**TASK DETAILS**
Find the lines in the records that carry the word "manufacturing". Copy each one.

**INPUT FOR THIS TASK**
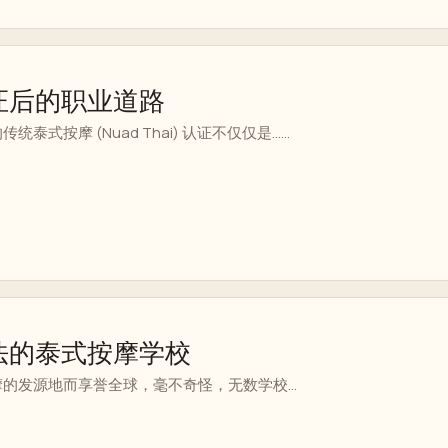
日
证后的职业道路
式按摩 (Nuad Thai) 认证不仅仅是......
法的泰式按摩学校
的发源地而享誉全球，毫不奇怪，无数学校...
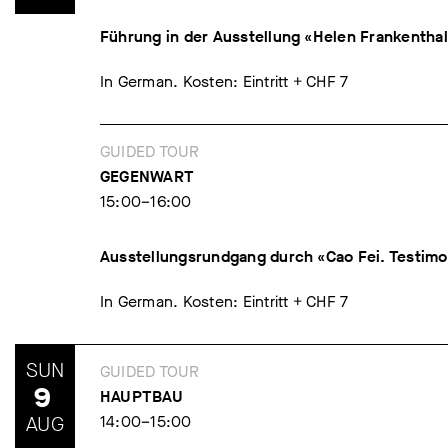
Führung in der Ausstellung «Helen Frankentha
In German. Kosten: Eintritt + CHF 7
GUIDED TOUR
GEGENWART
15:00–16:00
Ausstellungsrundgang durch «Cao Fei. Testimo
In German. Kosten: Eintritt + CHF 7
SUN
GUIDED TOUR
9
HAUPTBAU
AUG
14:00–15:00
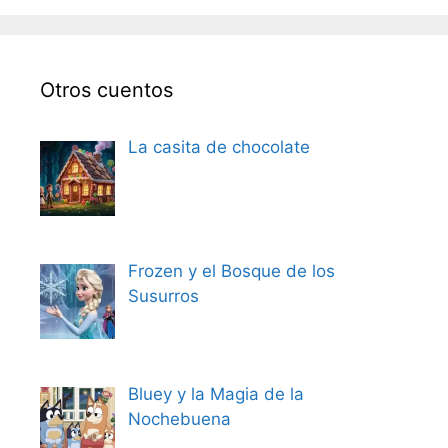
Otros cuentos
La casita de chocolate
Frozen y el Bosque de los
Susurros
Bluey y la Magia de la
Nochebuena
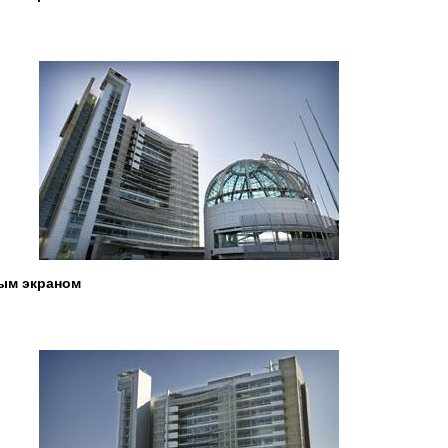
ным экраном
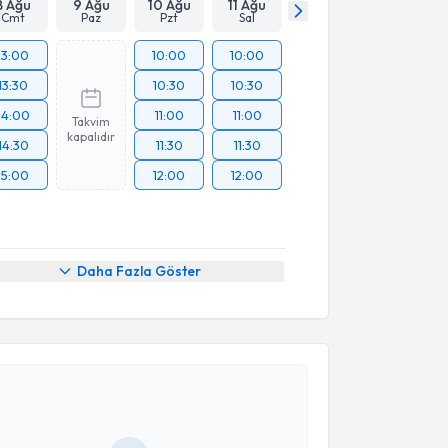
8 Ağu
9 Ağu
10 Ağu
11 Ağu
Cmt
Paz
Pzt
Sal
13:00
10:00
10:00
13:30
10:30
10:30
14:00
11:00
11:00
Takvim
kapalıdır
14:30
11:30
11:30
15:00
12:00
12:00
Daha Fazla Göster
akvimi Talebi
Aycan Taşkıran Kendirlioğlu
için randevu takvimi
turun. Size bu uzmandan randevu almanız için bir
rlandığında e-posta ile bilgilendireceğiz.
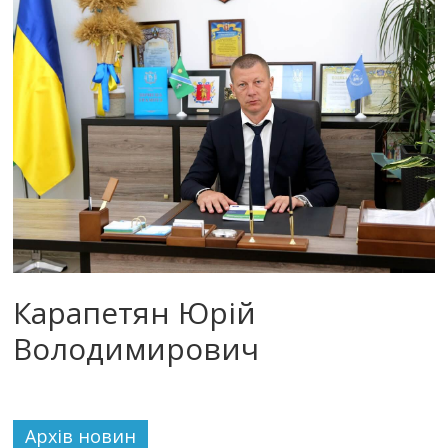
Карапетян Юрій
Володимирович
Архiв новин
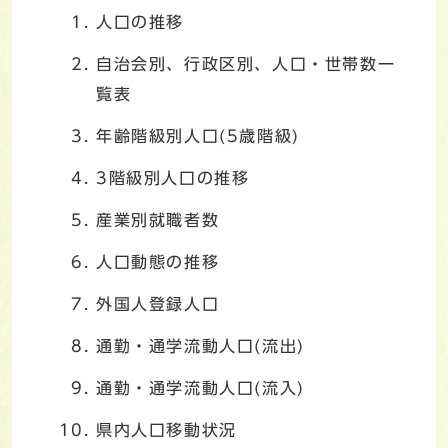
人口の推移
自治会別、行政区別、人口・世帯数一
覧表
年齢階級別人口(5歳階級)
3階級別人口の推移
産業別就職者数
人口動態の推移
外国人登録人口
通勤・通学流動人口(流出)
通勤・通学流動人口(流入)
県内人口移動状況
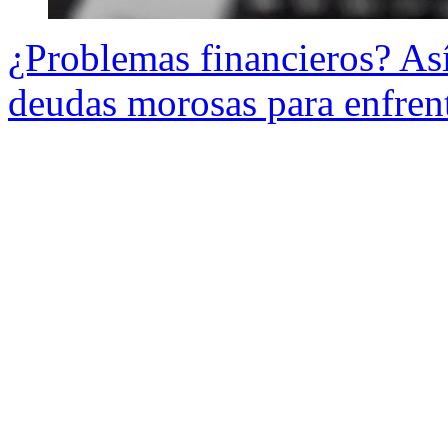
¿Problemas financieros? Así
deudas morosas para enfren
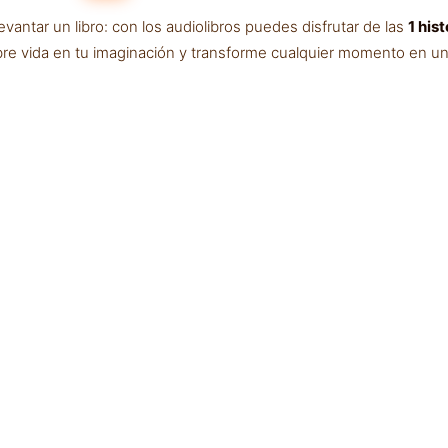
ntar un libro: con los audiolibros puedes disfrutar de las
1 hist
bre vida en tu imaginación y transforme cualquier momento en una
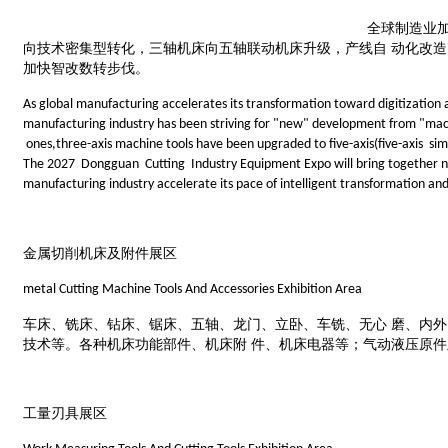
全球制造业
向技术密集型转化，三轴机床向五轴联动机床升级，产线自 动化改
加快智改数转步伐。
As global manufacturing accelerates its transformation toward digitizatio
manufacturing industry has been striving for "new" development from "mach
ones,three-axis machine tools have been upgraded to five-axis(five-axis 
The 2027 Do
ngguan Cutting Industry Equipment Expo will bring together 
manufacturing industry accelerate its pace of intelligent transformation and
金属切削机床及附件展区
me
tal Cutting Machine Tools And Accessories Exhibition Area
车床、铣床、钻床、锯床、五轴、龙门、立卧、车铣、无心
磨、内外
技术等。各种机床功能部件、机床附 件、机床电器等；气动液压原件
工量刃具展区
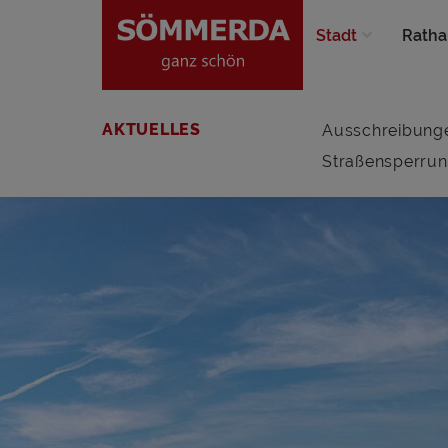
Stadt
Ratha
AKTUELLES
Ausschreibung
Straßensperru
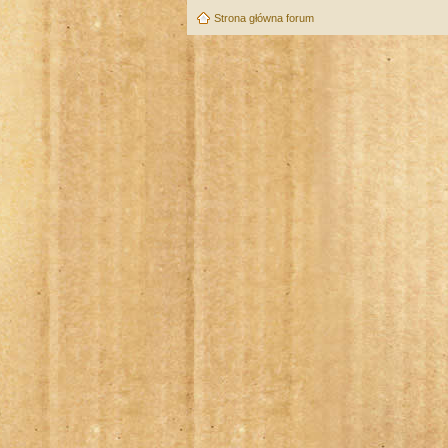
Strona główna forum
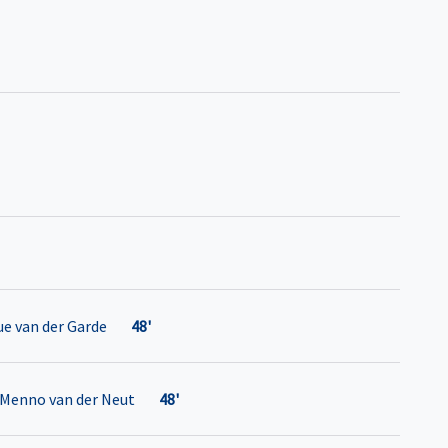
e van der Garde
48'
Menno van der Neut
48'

**ANSWER AREA**
As global manufacturing accelerates its transformation toward digitizatio
manufacturing industry has been striving for "new" development from "mach
manufacturing industry accelerate its pace of intelligent transformation and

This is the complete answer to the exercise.